◆ Problem to work on:
Transcribe the listing below word for word but skip its images.
■ ■ ■ ■ ■
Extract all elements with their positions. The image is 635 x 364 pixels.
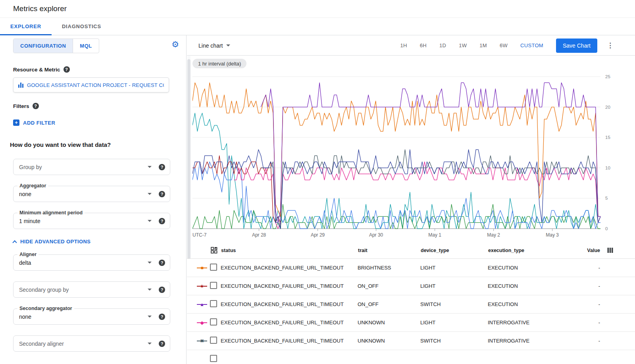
aggregator-select[interactable]: Aggregator none ? [13,186,170,202]
filters-label: Filters ? [13,103,39,109]
table-row: ◆ EXECUTION_BACKEND_FAILURE_URL_TIMEOUT … [187,314,635,332]
header-value: Value [575,248,635,253]
range-button-custom[interactable]: CUSTOM [520,42,543,48]
min-alignment-select[interactable]: Minimum alignment period 1 minute ? [13,213,170,229]
series-line-green [192,204,600,229]
svg-text:Apr 30: Apr 30 [369,232,383,238]
row-value: - [575,320,635,325]
legend-table-header: status trait device_type execution_type … [187,242,635,259]
page-title: Metrics explorer [13,4,67,13]
chevron-down-icon [148,343,152,345]
row-checkbox[interactable] [210,337,217,344]
mode-toggle: CONFIGURATION MQL [13,39,99,53]
svg-text:25: 25 [605,74,610,79]
range-button-1m[interactable]: 1M [479,42,487,48]
header-device-type: device_type [421,248,488,253]
help-icon[interactable]: ? [159,287,165,293]
timeseries-chart[interactable]: 0510152025Apr 28Apr 29Apr 30May 1May 2Ma… [192,73,614,240]
header-execution-type: execution_type [488,248,575,253]
help-icon[interactable]: ? [159,164,165,170]
svg-text:May 1: May 1 [428,232,441,238]
svg-text:UTC-7: UTC-7 [192,232,207,238]
range-button-6w[interactable]: 6W [500,42,508,48]
toggle-configuration[interactable]: CONFIGURATION [13,39,73,53]
range-button-1w[interactable]: 1W [459,42,467,48]
chevron-up-icon [12,240,17,245]
tab-bar: EXPLORER DIAGNOSTICS [0,18,635,35]
metric-chip-label: GOOGLE ASSISTANT ACTION PROJECT - REQUES… [27,82,164,88]
help-icon[interactable]: ? [33,103,39,109]
row-trait: UNKNOWN [358,338,420,344]
row-value: - [575,265,635,271]
series-marker: ◆ [197,320,207,325]
row-device-type: SWITCH [420,338,488,344]
series-line-purple [261,83,600,222]
svg-text:5: 5 [605,196,608,200]
help-icon[interactable]: ? [159,260,165,266]
configuration-panel: CONFIGURATION MQL ⚙ Resource & Metric ? … [0,35,187,364]
help-icon[interactable]: ? [159,218,165,224]
row-value: - [575,283,635,289]
row-device-type: LIGHT [420,265,488,271]
save-chart-button[interactable]: Save Chart [556,39,597,53]
header-status: status [221,248,358,253]
range-button-6h[interactable]: 6H [420,42,427,48]
row-execution-type: EXECUTION [488,283,575,289]
select-all-icon[interactable] [211,247,217,254]
row-status: EXECUTION_BACKEND_FAILURE_URL_TIMEOUT [221,283,358,289]
row-trait: ON_OFF [358,301,420,307]
table-row: ★ EXECUTION_BACKEND_FAILURE_URL_TIMEOUT … [187,277,635,295]
add-box-icon: + [13,119,19,126]
row-status: EXECUTION_BACKEND_FAILURE_URL_TIMEOUT [221,265,358,271]
range-buttons: 1H6H1D1W1M6W [400,42,508,48]
row-device-type: SWITCH [420,301,488,307]
bar-chart-icon [18,83,23,88]
hide-advanced-options-button[interactable]: HIDE ADVANCED OPTIONS [13,239,90,245]
columns-icon[interactable] [607,247,613,254]
row-trait: ON_OFF [358,283,420,289]
help-icon[interactable]: ? [159,341,165,347]
row-checkbox[interactable] [210,282,217,289]
series-marker: ▲ [197,302,207,307]
row-trait: UNKNOWN [358,320,420,325]
svg-text:Apr 28: Apr 28 [252,232,266,238]
add-filter-button[interactable]: + ADD FILTER [13,119,55,126]
secondary-aggregator-select[interactable]: Secondary aggregator none ? [13,308,170,325]
table-row: ▲ EXECUTION_BACKEND_FAILURE_URL_TIMEOUT … [187,295,635,314]
aligner-select[interactable]: Aligner delta ? [13,254,170,271]
help-icon[interactable]: ? [159,314,165,320]
series-marker: ■ [197,265,207,271]
row-trait: BRIGHTNESS [358,265,420,271]
svg-text:10: 10 [605,166,610,170]
row-checkbox[interactable] [210,264,217,271]
row-checkbox[interactable] [210,318,217,325]
chart-type-select[interactable]: Line chart [198,35,230,56]
series-line-pink [234,162,600,229]
view-data-question: How do you want to view that data? [10,141,111,148]
toggle-mql[interactable]: MQL [73,39,98,53]
row-checkbox[interactable] [210,355,217,362]
more-options-icon[interactable]: ⋮ [607,41,614,50]
range-button-1h[interactable]: 1H [400,42,407,48]
row-execution-type: EXECUTION [488,265,575,271]
tab-diagnostics[interactable]: DIAGNOSTICS [52,18,112,35]
help-icon[interactable]: ? [64,66,70,73]
secondary-aligner-select[interactable]: Secondary aligner ? [13,335,170,352]
series-marker: ✖ [197,338,207,344]
chart-toolbar: Line chart 1H6H1D1W1M6W CUSTOM Save Char… [187,35,635,56]
table-row: ✖ EXECUTION_BACKEND_FAILURE_URL_TIMEOUT … [187,332,635,350]
help-icon[interactable]: ? [159,191,165,197]
metric-selector-chip[interactable]: GOOGLE ASSISTANT ACTION PROJECT - REQUES… [13,77,169,92]
tab-explorer[interactable]: EXPLORER [0,18,52,35]
svg-text:0: 0 [605,226,608,231]
row-checkbox[interactable] [210,300,217,307]
secondary-group-by-select[interactable]: Secondary group by ? [13,281,170,298]
svg-text:Apr 29: Apr 29 [311,232,325,238]
svg-text:May 3: May 3 [546,232,559,238]
group-by-select[interactable]: Group by ? [13,159,170,175]
row-execution-type: INTERROGATIVE [488,320,575,325]
chevron-down-icon [148,220,152,222]
settings-gear-icon[interactable]: ⚙ [171,40,179,48]
range-button-1d[interactable]: 1D [439,42,446,48]
chevron-down-icon [148,262,152,264]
■ ■ ■ ■ ■
◆ Your response:
Extract all elements with their positions. The image is 635 x 364 pixels.
aggregator-select[interactable]: Aggregator none ? [13,186,170,202]
filters-label: Filters ? [13,103,39,109]
table-row: ◆ EXECUTION_BACKEND_FAILURE_URL_TIMEOUT … [187,314,635,332]
header-value: Value [575,248,635,253]
range-button-custom[interactable]: CUSTOM [520,42,543,48]
min-alignment-select[interactable]: Minimum alignment period 1 minute ? [13,213,170,229]
series-line-green [192,204,600,229]
svg-text:Apr 30: Apr 30 [369,232,383,238]
row-value: - [575,320,635,325]
legend-table-header: status trait device_type execution_type … [187,242,635,259]
page-title: Metrics explorer [13,4,67,13]
chevron-down-icon [148,343,152,345]
row-checkbox[interactable] [210,337,217,344]
mode-toggle: CONFIGURATION MQL [13,39,99,53]
svg-text:25: 25 [605,74,610,79]
range-button-1m[interactable]: 1M [479,42,487,48]
header-device-type: device_type [421,248,488,253]
help-icon[interactable]: ? [159,287,165,293]
timeseries-chart[interactable]: 0510152025Apr 28Apr 29Apr 30May 1May 2Ma… [192,73,614,240]
header-execution-type: execution_type [488,248,575,253]
help-icon[interactable]: ? [159,164,165,170]
svg-text:May 1: May 1 [428,232,441,238]
svg-text:UTC-7: UTC-7 [192,232,207,238]
range-button-6w[interactable]: 6W [500,42,508,48]
toggle-configuration[interactable]: CONFIGURATION [13,39,73,53]
range-button-1w[interactable]: 1W [459,42,467,48]
chevron-up-icon [12,240,17,245]
tab-bar: EXPLORER DIAGNOSTICS [0,18,635,35]
metric-chip-label: GOOGLE ASSISTANT ACTION PROJECT - REQUES… [27,82,164,88]
help-icon[interactable]: ? [33,103,39,109]
row-trait: UNKNOWN [358,338,420,344]
row-value: - [575,265,635,271]
series-marker: ◆ [197,320,207,325]
row-device-type: SWITCH [420,338,488,344]
series-line-purple [261,83,600,222]
svg-text:5: 5 [605,196,608,200]
help-icon[interactable]: ? [159,260,165,266]
configuration-panel: CONFIGURATION MQL ⚙ Resource & Metric ? … [0,35,187,364]
help-icon[interactable]: ? [159,218,165,224]
row-value: - [575,283,635,289]
row-device-type: LIGHT [420,265,488,271]
save-chart-button[interactable]: Save Chart [556,39,597,53]
header-status: status [221,248,358,253]
range-button-6h[interactable]: 6H [420,42,427,48]
row-execution-type: EXECUTION [488,283,575,289]
select-all-icon[interactable] [211,247,217,254]
row-status: EXECUTION_BACKEND_FAILURE_URL_TIMEOUT [221,283,358,289]
row-trait: ON_OFF [358,301,420,307]
table-row: ★ EXECUTION_BACKEND_FAILURE_URL_TIMEOUT … [187,277,635,295]
add-box-icon: + [13,119,19,126]
row-status: EXECUTION_BACKEND_FAILURE_URL_TIMEOUT [221,265,358,271]
range-buttons: 1H6H1D1W1M6W [400,42,508,48]
row-device-type: SWITCH [420,301,488,307]
bar-chart-icon [18,83,23,88]
hide-advanced-options-button[interactable]: HIDE ADVANCED OPTIONS [13,239,90,245]
columns-icon[interactable] [607,247,613,254]
row-trait: ON_OFF [358,283,420,289]
help-icon[interactable]: ? [159,341,165,347]
row-checkbox[interactable] [210,282,217,289]
series-marker: ▲ [197,302,207,307]
row-trait: UNKNOWN [358,320,420,325]
svg-text:Apr 28: Apr 28 [252,232,266,238]
add-filter-button[interactable]: + ADD FILTER [13,119,55,126]
secondary-aggregator-select[interactable]: Secondary aggregator none ? [13,308,170,325]
table-row: ▲ EXECUTION_BACKEND_FAILURE_URL_TIMEOUT … [187,295,635,314]
aligner-select[interactable]: Aligner delta ? [13,254,170,271]
help-icon[interactable]: ? [159,314,165,320]
series-marker: ■ [197,265,207,271]
row-trait: BRIGHTNESS [358,265,420,271]
svg-text:10: 10 [605,166,610,170]
row-checkbox[interactable] [210,264,217,271]
row-checkbox[interactable] [210,318,217,325]
chart-type-select[interactable]: Line chart [198,35,230,56]
series-line-pink [234,162,600,229]
view-data-question: How do you want to view that data? [10,141,111,148]
toggle-mql[interactable]: MQL [73,39,98,53]
row-checkbox[interactable] [210,355,217,362]
more-options-icon[interactable]: ⋮ [607,41,614,50]
range-button-1h[interactable]: 1H [400,42,407,48]
row-execution-type: EXECUTION [488,265,575,271]
tab-diagnostics[interactable]: DIAGNOSTICS [52,18,112,35]
help-icon[interactable]: ? [64,66,70,73]
secondary-aligner-select[interactable]: Secondary aligner ? [13,335,170,352]
series-marker: ✖ [197,338,207,344]
chart-toolbar: Line chart 1H6H1D1W1M6W CUSTOM Save Char… [187,35,635,56]
table-row: ✖ EXECUTION_BACKEND_FAILURE_URL_TIMEOUT … [187,332,635,350]
help-icon[interactable]: ? [159,191,165,197]
metric-selector-chip[interactable]: GOOGLE ASSISTANT ACTION PROJECT - REQUES… [13,77,169,92]
tab-explorer[interactable]: EXPLORER [0,18,52,35]
svg-text:0: 0 [605,226,608,231]
row-checkbox[interactable] [210,300,217,307]
secondary-group-by-select[interactable]: Secondary group by ? [13,281,170,298]
svg-text:Apr 29: Apr 29 [311,232,325,238]
svg-text:May 3: May 3 [546,232,559,238]
group-by-select[interactable]: Group by ? [13,159,170,175]
row-execution-type: INTERROGATIVE [488,320,575,325]
chevron-down-icon [148,220,152,222]
settings-gear-icon[interactable]: ⚙ [171,40,179,48]
range-button-1d[interactable]: 1D [439,42,446,48]
chevron-down-icon [148,262,152,264]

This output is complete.